Three Key Takeaways from the Updated Budget Projections

Capitol building

With the 2016 fiscal year nearly over, the non-partisan Congressional Budget Office (CBO) updated its budget projections this week, confirming that for the first year since 2009, deficits as a share of GDP are on the rise again — up 35 percent from $438 billion in 2015 to $590 billion in 2016.

Here are three key CBO projections that our Research team highlighted in their analysis of the report:

  1. The budget deficit will reach $590 billion this year, growing as a share of GDP for the first time since 2009 and increasing by $152 billion since 2015.

Federal budget deficits have begun rising

  1. Over the next 10 years, debt will continue to climb significantly, reaching 86 percent of GDP in 2026 — more than double the 50-year historic average of 39 percent.

U.S. debt is on an unsustainable path

  1. Over the next 10 years, net interest costs will significantly increase, totaling $4.8 trillion.

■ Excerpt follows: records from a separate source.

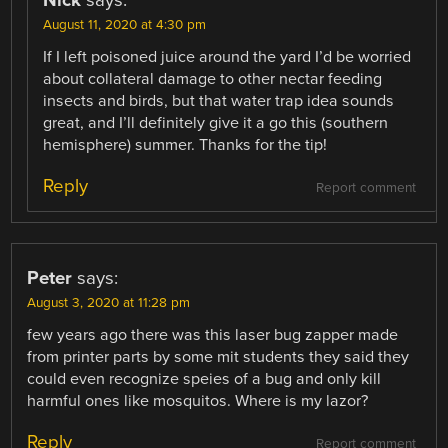
Nick
says:
August 11, 2020 at 4:30 pm
If I left poisoned juice around the yard I’d be worried
about collateral damage to other nectar feeding
insects and birds, but that water trap idea sounds
great, and I’ll definitely give it a go this (southern
hemisphere) summer. Thanks for the tip!
Reply
Report comment
Peter
says:
August 3, 2020 at 11:28 pm
few years ago there was this laser bug zapper made
from printer parts by some mit students they said they
could even recognize speies of a bug and only kill
harmful ones like mosquitos. Where is my lazor?
Reply
Report comment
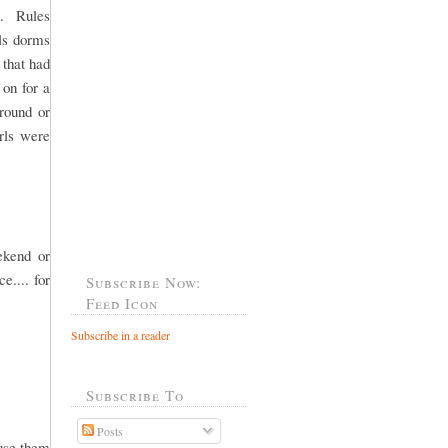
l. Rules
rls dorms
 that had
 on for a
round or
rls were
ekend or
e.... for
Subscribe Now:
Feed Icon
Subscribe in a reader
Subscribe To
Posts
ause them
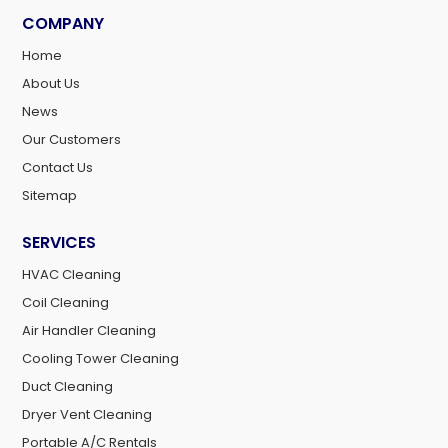
COMPANY
Home
About Us
News
Our Customers
Contact Us
Sitemap
SERVICES
HVAC Cleaning
Coil Cleaning
Air Handler Cleaning
Cooling Tower Cleaning
Duct Cleaning
Dryer Vent Cleaning
Portable A/C Rentals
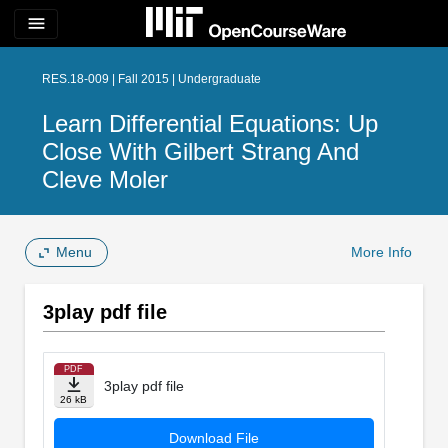
menu
RES.18-009 | Fall 2015 | Undergraduate
Learn Differential Equations: Up
Close With Gilbert Strang And
Cleve Moler
Menu
More Info
3play pdf file
PDF
3play pdf file
26 kB
Download File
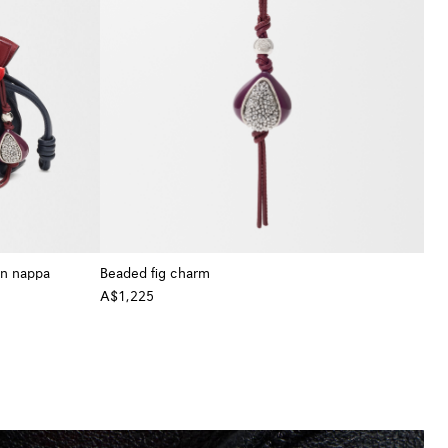
in nappa
Beaded fig charm
A$1,225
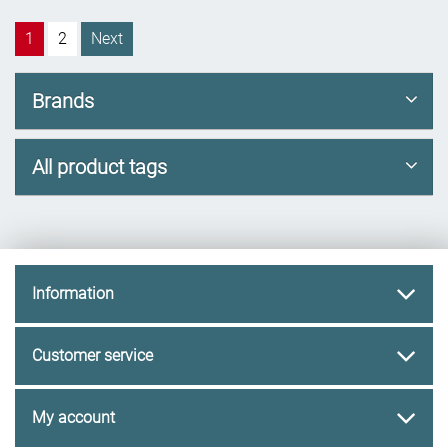
1
2
Next
Brands
All product tags
Information
Customer service
My account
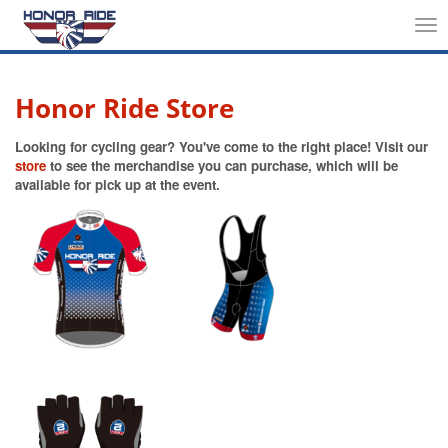
Tog
nav
Honor Ride Store
Looking for cycling gear? You've come to the right place! Visit our
store
to see the merchandise you can purchase, which will be
available for pick up at the event.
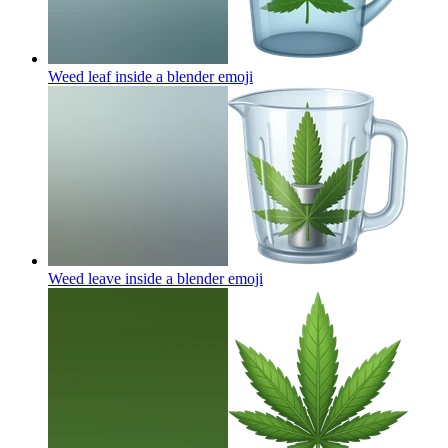
Weed leaf inside a blender
emoji
Weed leave inside a blender
emoji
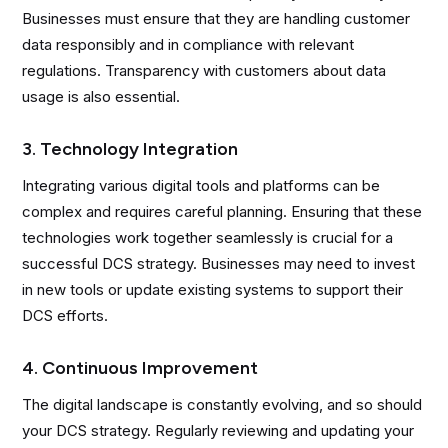
Businesses must ensure that they are handling customer
data responsibly and in compliance with relevant
regulations. Transparency with customers about data
usage is also essential.
3. Technology Integration
Integrating various digital tools and platforms can be
complex and requires careful planning. Ensuring that these
technologies work together seamlessly is crucial for a
successful DCS strategy. Businesses may need to invest
in new tools or update existing systems to support their
DCS efforts.
4. Continuous Improvement
The digital landscape is constantly evolving, and so should
your DCS strategy. Regularly reviewing and updating your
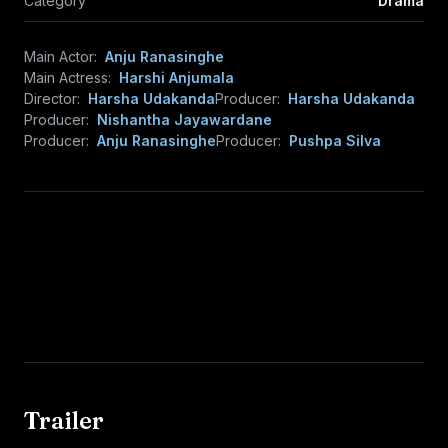
Category
Drama
Main Actor:
Anju Ranasinghe
Main Actress:
Harshi Anjumala
Director:
Harsha Udakanda
Producer:
Harsha Udakanda
Producer:
Nishantha Jayawardane
Producer:
Anju Ranasinghe
Producer:
Pushpa Silva
Trailer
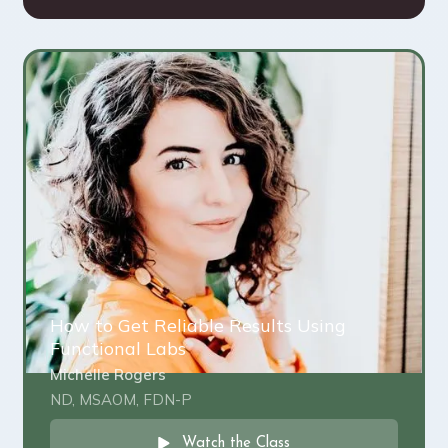
How to Get Reliable Results Using
Functional Labs
Michelle Rogers
ND, MSAOM, FDN-P
Watch the Class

Net interest costs are projected to rise sharply

In its most recent 30-year projections, released in July, CBO reported that our federal debt is on an unprecedented and unsustainable path, and could climb to 141 percent of GDP by 2046. In its new report, CBO warns that increasing long-term debt could significantly damage the economy if policymakers fail to address our nation’s fiscal imbalances.

“As the election season continues, our fiscal situation demands attention — because it’s our economic future that’s at stake,” Michael A. Peterson, President and CEO of the Peter G. Peterson Foundation, said in a statement. “The 2016 campaign is a perfect opportunity for a serious conversation between voters and candidates about the many solutions available to put our nation on a more sustainable and prosperous path.”